Ma deuxième histoire est celle de Brigita, que j’ai rencontrée à une présentation de la SCO en septembre dernier. Brigita a par la suite communiqué avec moi et m’a demandé un emploi – Brigita est sourde. J’embauchais et j’avais installé dans un établissement un nouveau système de commande qu’un employé sourd pouvait utiliser. J’ai engagé Brigita et elle adorait l’emploi. Elle avait fait des demandes d’emploi partout depuis longtemps sans succès.
Après quelques mois, Brigita a dit qu’elle voulait devenir boulangère-pâtissière. Les fours d’un Tim Horton ont des sonneries, des cloches et des sifflets. Elle a dit que ça ne la dérangeait pas parce qu’elle trouverait une solution. J’ai donc demandé au gérant de la former. Le gérant était hésitant à cause des avertisseurs sonores, mais nous sommes allés de l’avant.
Brigita a trouvé en un seul jour comment répondre à ces avertisseurs sonores. Elle s’occupe de la cuisson depuis six mois et la productivité et la qualité de son travail dépassent de 20 p. 100 celles de ma meilleure employée suivante.
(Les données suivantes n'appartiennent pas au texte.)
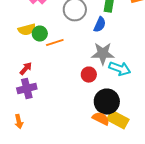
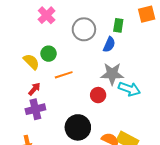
yellow semicircle: (27, 30) -> (31, 62), moved, turned -120
orange line: (55, 43) -> (64, 75), moved
black circle: (107, 102) -> (78, 127), moved

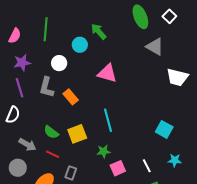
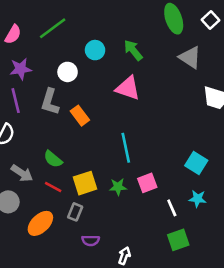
green line: (46, 29) -> (53, 28), turned 45
green arrow: (99, 31) -> (133, 50), moved
yellow square: (77, 134) -> (85, 183), moved
cyan star: (175, 160) -> (198, 199), moved
pink square: (118, 168) -> (147, 183), moved

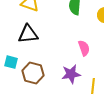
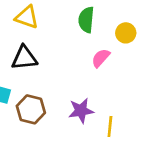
pink semicircle: (84, 48) -> (101, 58), moved, turned -119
Brigita n’a jamais manqué un quart de travail, elle arrive tôt au travail et elle est fière de son rôle dans l’établissement.
Je ne peux pas acheter le type de loyauté que Brigita, Clint et nos autres employés handicapés manifestent à l’endroit de notre entreprise. Le fait de donner à une personne handicapée un emploi intéressant est simplement bon pour les affaires.